Presentation Information

[1Yin-A-15]Multimodal Large Language Model based on Compressed Video Representation for Video Understanding

〇Daichi Yashima1,3, Shuhei Kurita2, Yusuke Oda3, Komei Sugiura1 (1. Keio University, 2. NII, 3. NII LLMC)

Keywords:

multimodal large language model,video understanding,compressed video representation

In this study, we focus on video understanding by MLLMs. This task is challenging because processing a full stream of RGB frames is computationally intractable and highly redundant, as self-attention have quadratic complexity with sequence length. We propose a video MLLM that efficiently processes videos by operating directly on their compressed representations. A sparse set of RGB keyframes is retained for appearance, while temporal dynamics are encoded as a motion representation, removing the need for sequential RGB frames.

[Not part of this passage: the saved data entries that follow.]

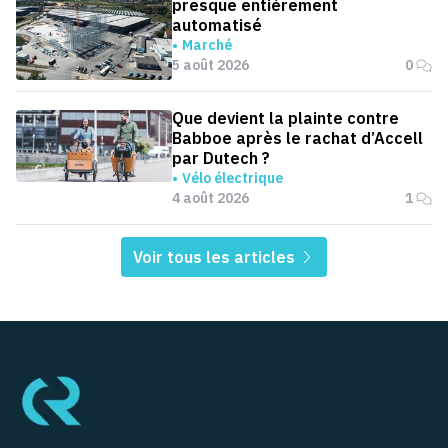
presque entièrement
automatisé
Marché
5 août 2026
0
Que devient la plainte contre
Babboe après le rachat d’Accell
par Dutech ?
Vélo électrique
4 août 2026
1
Voir tous les articles
Pied de page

These motion representations act as a compact proxy for optical flow, capturing temporal dynamics without full frame decoding. To refine the noise and low fidelity of block-based motions, we introduce a module to denoise and generate a fine-grained motion representation. Furthermore, our model efficiently compresses these features in a way that scales linearly with sequence length. We demonstrate the effectiveness of our approach on multiple challenging benchmarks, including VideoMME, LongVideoBench, NExT-QA, MLVU, and Perception Test, where it outperformed baseline methods.